A Bitcoin protocol upgrade activated in August 2017 that separates (segregates) transaction signature data (witness) from the transaction data. SegWit fixed transaction malleability and effectively increased block capacity.
Segregated Witness was one of the most consequential upgrades in Bitcoin's history. It solved a longstanding bug called transaction malleability — the ability to alter a transaction's ID before confirmation without invalidating it. This bug had prevented reliable construction of multi-step transaction protocols and was a prerequisite blocker for the Lightning Network.

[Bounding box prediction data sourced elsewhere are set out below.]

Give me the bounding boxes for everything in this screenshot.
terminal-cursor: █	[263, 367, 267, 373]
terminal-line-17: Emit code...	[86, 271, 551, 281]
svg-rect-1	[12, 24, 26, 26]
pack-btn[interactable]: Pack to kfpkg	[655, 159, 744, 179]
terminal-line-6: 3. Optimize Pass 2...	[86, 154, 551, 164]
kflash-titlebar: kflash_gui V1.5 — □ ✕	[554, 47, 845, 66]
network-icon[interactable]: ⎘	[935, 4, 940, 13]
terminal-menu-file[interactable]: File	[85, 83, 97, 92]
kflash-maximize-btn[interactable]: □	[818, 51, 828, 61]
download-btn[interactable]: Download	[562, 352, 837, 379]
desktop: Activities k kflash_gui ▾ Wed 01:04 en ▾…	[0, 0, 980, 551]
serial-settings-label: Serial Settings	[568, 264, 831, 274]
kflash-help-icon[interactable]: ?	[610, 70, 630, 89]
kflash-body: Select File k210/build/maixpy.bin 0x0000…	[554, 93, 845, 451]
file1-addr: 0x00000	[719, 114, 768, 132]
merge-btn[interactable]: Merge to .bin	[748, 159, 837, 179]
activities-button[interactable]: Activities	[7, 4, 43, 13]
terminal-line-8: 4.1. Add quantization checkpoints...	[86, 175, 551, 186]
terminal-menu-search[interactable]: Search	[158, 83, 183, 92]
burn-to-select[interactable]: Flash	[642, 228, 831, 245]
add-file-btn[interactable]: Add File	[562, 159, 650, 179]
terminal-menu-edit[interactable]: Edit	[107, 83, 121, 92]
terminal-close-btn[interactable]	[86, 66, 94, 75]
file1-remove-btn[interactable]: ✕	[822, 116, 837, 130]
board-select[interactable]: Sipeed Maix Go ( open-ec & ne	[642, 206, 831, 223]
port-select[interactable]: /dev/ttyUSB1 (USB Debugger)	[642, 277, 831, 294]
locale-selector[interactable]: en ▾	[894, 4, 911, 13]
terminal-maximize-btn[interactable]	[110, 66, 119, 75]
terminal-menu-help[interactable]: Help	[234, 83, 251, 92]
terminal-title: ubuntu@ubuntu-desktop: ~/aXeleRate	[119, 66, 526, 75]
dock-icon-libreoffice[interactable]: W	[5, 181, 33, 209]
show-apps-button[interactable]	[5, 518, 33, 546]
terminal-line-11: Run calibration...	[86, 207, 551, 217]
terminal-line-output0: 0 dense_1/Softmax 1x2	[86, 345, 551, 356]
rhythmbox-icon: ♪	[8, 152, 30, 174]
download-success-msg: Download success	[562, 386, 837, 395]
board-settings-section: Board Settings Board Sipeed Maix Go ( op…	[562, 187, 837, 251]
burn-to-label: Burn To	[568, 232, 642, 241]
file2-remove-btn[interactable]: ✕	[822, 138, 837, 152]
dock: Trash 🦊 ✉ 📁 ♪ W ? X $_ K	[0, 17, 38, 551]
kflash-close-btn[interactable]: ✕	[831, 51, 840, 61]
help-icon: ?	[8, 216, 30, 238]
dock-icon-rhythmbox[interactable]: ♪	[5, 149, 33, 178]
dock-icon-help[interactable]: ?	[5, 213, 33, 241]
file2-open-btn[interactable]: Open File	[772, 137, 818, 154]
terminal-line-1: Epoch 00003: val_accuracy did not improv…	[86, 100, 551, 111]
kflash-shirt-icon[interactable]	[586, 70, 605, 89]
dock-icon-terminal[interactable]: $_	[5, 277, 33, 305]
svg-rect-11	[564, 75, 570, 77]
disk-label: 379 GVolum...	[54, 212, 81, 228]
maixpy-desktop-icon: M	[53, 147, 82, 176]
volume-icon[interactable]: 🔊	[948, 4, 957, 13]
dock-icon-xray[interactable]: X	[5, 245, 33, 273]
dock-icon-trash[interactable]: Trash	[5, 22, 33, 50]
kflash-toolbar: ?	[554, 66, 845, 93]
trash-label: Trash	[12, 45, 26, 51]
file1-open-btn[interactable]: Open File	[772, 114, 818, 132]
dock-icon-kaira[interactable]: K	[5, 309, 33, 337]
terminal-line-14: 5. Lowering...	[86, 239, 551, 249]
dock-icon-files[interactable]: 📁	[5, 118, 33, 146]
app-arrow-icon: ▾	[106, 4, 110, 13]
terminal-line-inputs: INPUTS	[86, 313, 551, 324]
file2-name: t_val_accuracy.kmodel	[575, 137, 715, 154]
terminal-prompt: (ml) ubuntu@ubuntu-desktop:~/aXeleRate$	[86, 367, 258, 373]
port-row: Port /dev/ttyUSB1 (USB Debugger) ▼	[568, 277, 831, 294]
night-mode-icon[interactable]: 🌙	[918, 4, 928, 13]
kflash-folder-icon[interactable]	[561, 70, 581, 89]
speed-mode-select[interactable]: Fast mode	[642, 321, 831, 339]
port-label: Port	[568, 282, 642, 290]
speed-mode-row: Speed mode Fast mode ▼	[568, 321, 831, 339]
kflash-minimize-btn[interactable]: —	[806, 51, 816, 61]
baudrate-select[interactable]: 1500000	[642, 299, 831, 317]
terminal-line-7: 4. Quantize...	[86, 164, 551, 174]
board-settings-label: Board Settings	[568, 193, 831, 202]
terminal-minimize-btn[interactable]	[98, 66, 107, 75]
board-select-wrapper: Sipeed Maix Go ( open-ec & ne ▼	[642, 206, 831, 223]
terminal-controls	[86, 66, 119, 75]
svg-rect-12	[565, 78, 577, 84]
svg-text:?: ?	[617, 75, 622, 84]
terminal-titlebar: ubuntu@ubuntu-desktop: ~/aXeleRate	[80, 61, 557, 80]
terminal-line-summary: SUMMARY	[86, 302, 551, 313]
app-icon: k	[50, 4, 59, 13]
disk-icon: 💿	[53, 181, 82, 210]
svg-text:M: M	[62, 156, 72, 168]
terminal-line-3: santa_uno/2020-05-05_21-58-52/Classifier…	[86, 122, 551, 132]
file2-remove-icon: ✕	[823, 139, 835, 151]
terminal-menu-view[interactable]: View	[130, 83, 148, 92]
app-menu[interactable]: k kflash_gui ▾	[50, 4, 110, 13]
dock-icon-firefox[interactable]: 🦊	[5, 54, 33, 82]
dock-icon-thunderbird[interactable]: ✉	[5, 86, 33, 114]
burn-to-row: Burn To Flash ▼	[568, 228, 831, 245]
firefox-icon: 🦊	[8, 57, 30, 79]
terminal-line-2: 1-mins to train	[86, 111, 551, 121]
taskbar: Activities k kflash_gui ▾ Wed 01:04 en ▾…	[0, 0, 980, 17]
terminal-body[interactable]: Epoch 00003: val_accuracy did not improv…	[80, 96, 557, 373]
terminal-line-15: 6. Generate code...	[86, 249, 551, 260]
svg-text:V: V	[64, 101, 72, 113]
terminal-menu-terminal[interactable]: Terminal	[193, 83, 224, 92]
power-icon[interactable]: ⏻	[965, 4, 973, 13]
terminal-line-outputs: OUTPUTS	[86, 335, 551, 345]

SegWit also introduced a new way to measure block size using weight units instead of raw bytes. By discounting witness data (signatures), SegWit effectively increased the block capacity from 1 MB to approximately 4 MB of weight, or roughly 2-2.5 MB of actual data in practice. This capacity increase was achieved through a soft fork — a backward-compatible change that didn't require all nodes to upgrade simultaneously.
The upgrade was the resolution of the contentious block size wars that divided the Bitcoin community from 2015 to 2017. One faction wanted a simple block size increase (hard fork), while the other favored SegWit's more conservative approach. SegWit's activation via the UASF (User Activated Soft Fork) demonstrated that Bitcoin's rules are ultimately determined by node operators, not miners. Today, SegWit transactions account for the vast majority of all Bitcoin transactions, and the upgrade remains the foundation for ongoing protocol development.
Before SegWit, it was possible to modify a transaction's signature in a way that changed its transaction ID without invalidating the transaction itself. This meant you couldn't reliably reference an unconfirmed transaction by its ID, which broke protocols that chained transactions together — most critically, the Lightning Network.
SegWit replaced the 1 MB block size limit with a 4 million weight unit limit. In practice, this allows blocks of roughly 2-2.5 MB depending on the transaction mix. Blocks full of SegWit transactions can process significantly more payments than the old 1 MB limit allowed.
While not strictly required, SegWit addresses (starting with bc1q for native SegWit or bc1p for Taproot) offer lower transaction fees because witness data is discounted. Most modern wallets default to SegWit addresses. There's no practical reason to use legacy addresses unless interacting with very old software.